Boundaries Not Diets, Day 4

The problem with diets is the perfectionist, rigid way we use them. If you are like most people when you are on a diet, you try to follow it perfectly. Each day you strive to take in the correct amount of calories. But if you slip up and eat something delicious, you figure that you've blown the diet, so you minus well eat more. Soon you throw the whole diet out the window. The all or nothing method doesn't work, because when you go off your diet you cancel out all progress you made.

Like it or not, to lose weight you have to follow some type of system. For me personally I just watch my calorie intake. Some have plans that are quite rigid and meticulous. Instead of getting stuck on the word diet, learn to think of it as setting boundaries for your eating plan. Picture your diet as a road or a path. You can define the boundaries of your diet road based on the number of calories, points, or other factors you choose to follow. As you walk on the road each day, your goal is to stay between the sides of the road. Unlike strict or rigid diet plan, boundaries stay flexible. There are still guidelines, but at the same time they allow for common sense and good judgement.

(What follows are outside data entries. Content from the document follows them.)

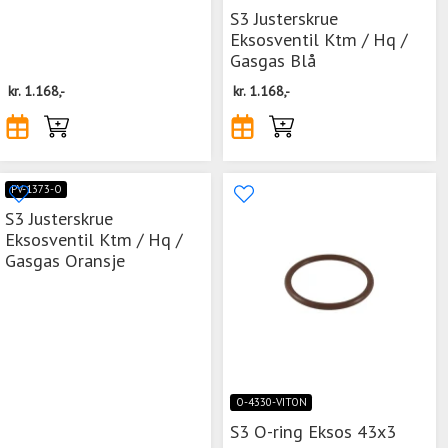
S3 Justerskrue
Eksosventil Ktm / Hq /
Gasgas Blå
kr.
1.168,-
kr.
1.168,-
PV-1373-O
S3 Justerskrue
Eksosventil Ktm / Hq /
Gasgas Oransje
O-4330-VITON
S3 O-ring Eksos 43x3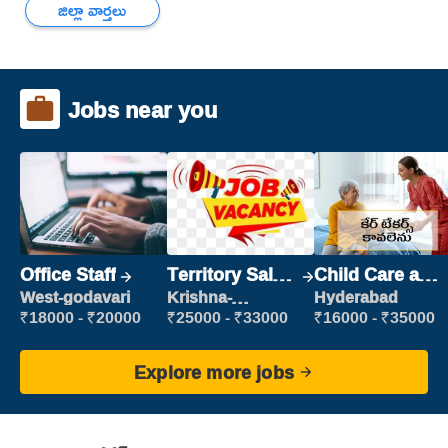
జిల్లా వార్తలు
Jobs near you
Office Staff
Territory Sales
Child Care and
Manager
Patient care
West-godavari
Krishna-
Hyderabad
vijayawada
₹18000 - ₹20000
₹25000 - ₹33000
₹16000 - ₹35000
Explore more jobs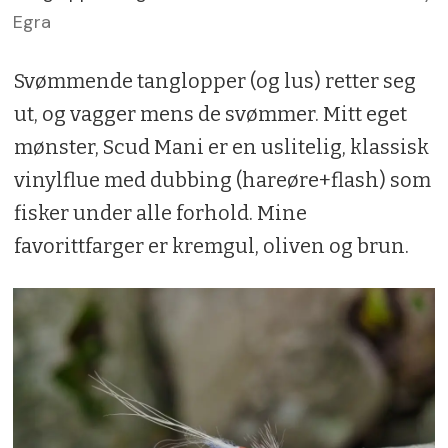
Egra
Svømmende tanglopper (og lus) retter seg
ut, og vagger mens de svømmer. Mitt eget
mønster, Scud Mani er en uslitelig, klassisk
vinylflue med dubbing (hareøre+flash) som
fisker under alle forhold. Mine
favorittfarger er kremgul, oliven og brun.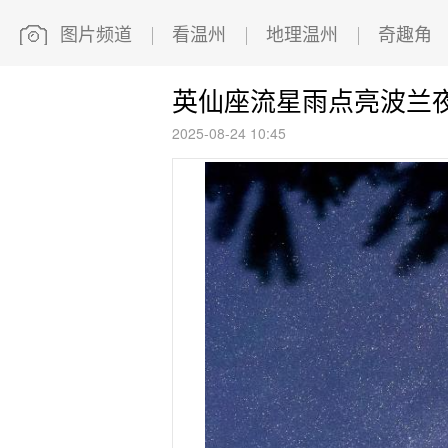
图片频道
看温州
地理温州
奇趣角
英仙座流星雨点亮波兰
2025-08-24 10:45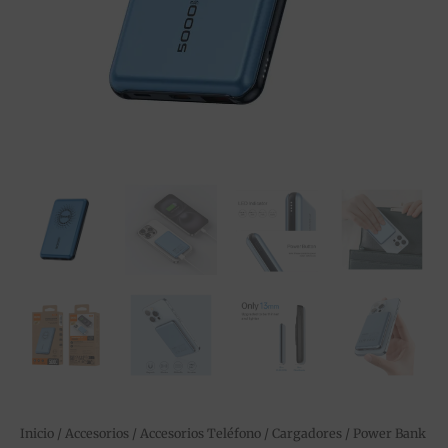
Inicio
/
Accesorios
/
Accesorios Teléfono
/
Cargadores
/ Power Bank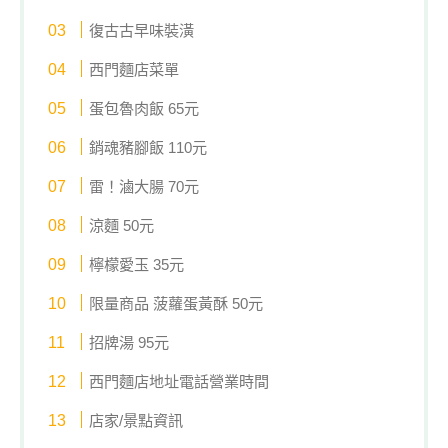
復古古早味裝潢
西門麵店菜單
蛋包魯肉飯 65元
銷魂豬腳飯 110元
雷！滷大腸 70元
涼麵 50元
檸檬愛玉 35元
限量商品 菠蘿蛋黃酥 50元
招牌湯 95元
西門麵店地址電話營業時間
店家/景點資訊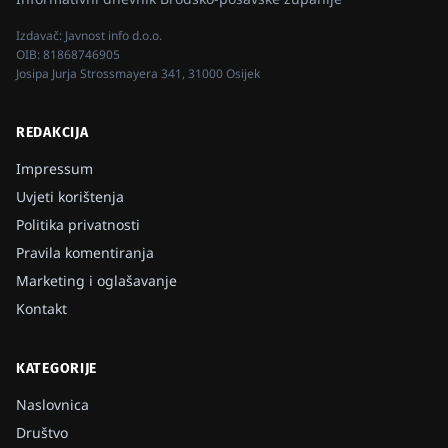
Izdavač:
Javnost info d.o.o.
OIB:
81868746905
Josipa Jurja Strossmayera 341, 31000 Osijek
REDAKCIJA
Impressum
Uvjeti korištenja
Politika privatnosti
Pravila komentiranja
Marketing i oglašavanje
Kontakt
KATEGORIJE
Naslovnica
Društvo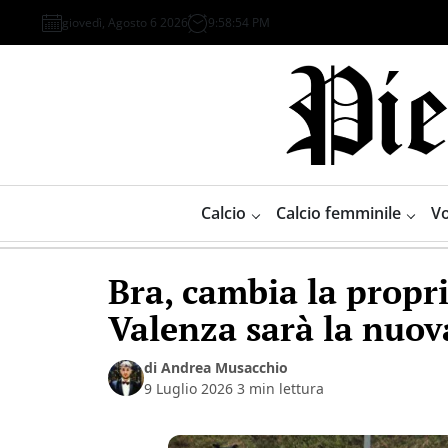
Skip
giovedì, Agosto 6 2026
9
:
58
:
55
PM
to
content
Piemonte
Sport
Calcio
Calcio femminile
Vo
Bra, cambia la propr
Valenza sarà la nuov
di Andrea Musacchio
9 Luglio 2026
3 min lettura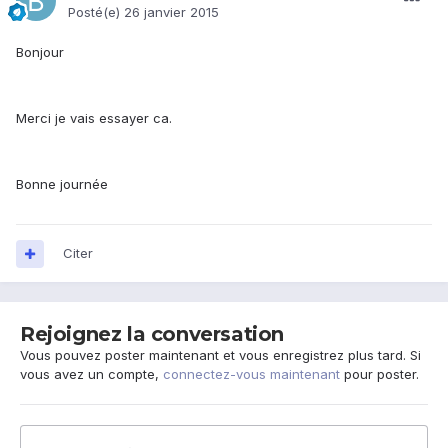
Posté(e)
26 janvier 2015
Bonjour
Merci je vais essayer ca.
Bonne journée
Citer
Rejoignez la conversation
Vous pouvez poster maintenant et vous enregistrez plus tard. Si
vous avez un compte,
connectez-vous maintenant
pour poster.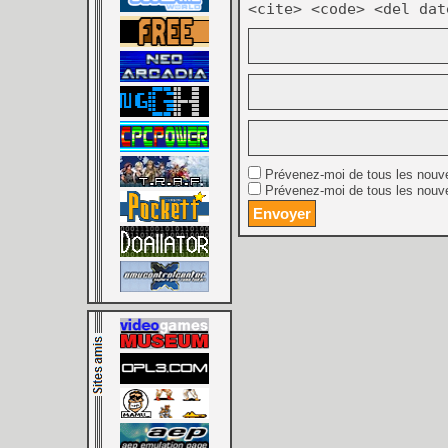
<cite> <code> <del dat
Prévenez-moi de tous les nouv
Prévenez-moi de tous les nouve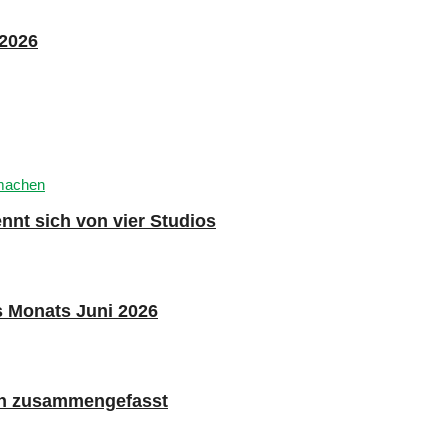
 2026
nnt sich von vier Studios
s Monats Juni 2026
n zusammengefasst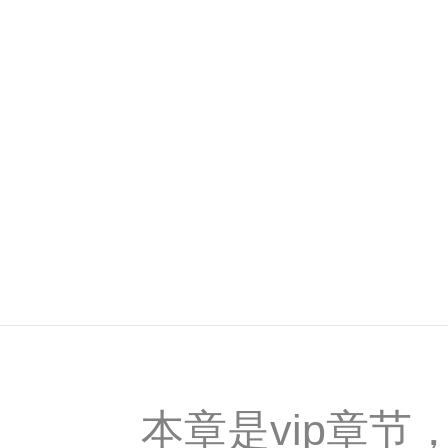
本章是vip章节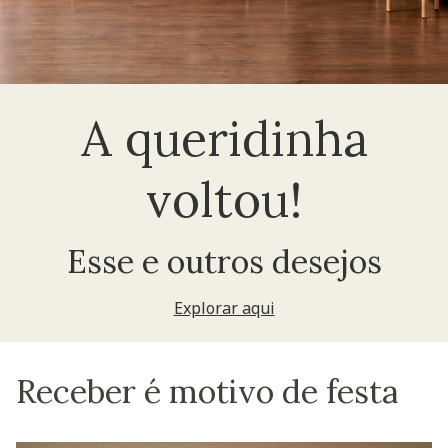
A queridinha
voltou!
Esse e outros desejos
Explorar aqui
Receber é motivo de festa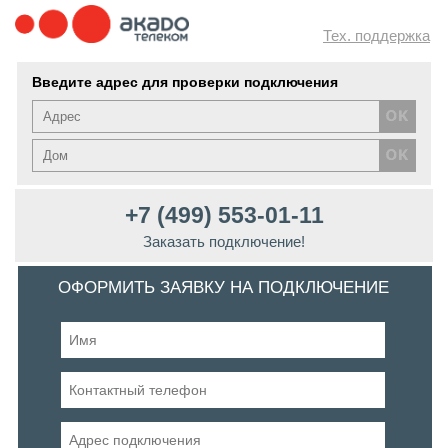
Тех. поддержка
Введите адрес для проверки подключения
+7 (499) 553-01-11
Заказать подключение!
ОФОРМИТЬ ЗАЯВКУ НА ПОДКЛЮЧЕНИЕ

When you are strong and focused on your diet you move boundaries closer together, making the road narrower. When you take a break from your program or work on maintenance, you widen the boundaries and allow more variety in your plan.

Boundaries should give you benefits not punishment! They should provide guidelines for you to live by, but not burden you with rules. Depending on your needs you can simply adjust the edges of your plan to match where you are in life. You will be far more successful than if you punish your self every time you step off the road.

Today's assignment:
  • In your notebook, draw line down the middle of the page, creating two columns.
  • Label one column, "Narrow road" for your diet plan. Label the other "Wider road" for your maintenance or alternative plan.
  • Under the titles define your eating and exercise plans for each of the roads.
    Then decide on ways you can be flexible with them without losing sight of the healthy road you want to follow.

My narrow road:
  1. Stay with in calorie limits for today.
  2. Don't deprive my self of something I really want.
My wider road:
  1. Work out for at least 30 minutes a day to counter calories I have eaten.
  2. Work out for an extra 10 minutes if I eat something that takes me over my calorie limit.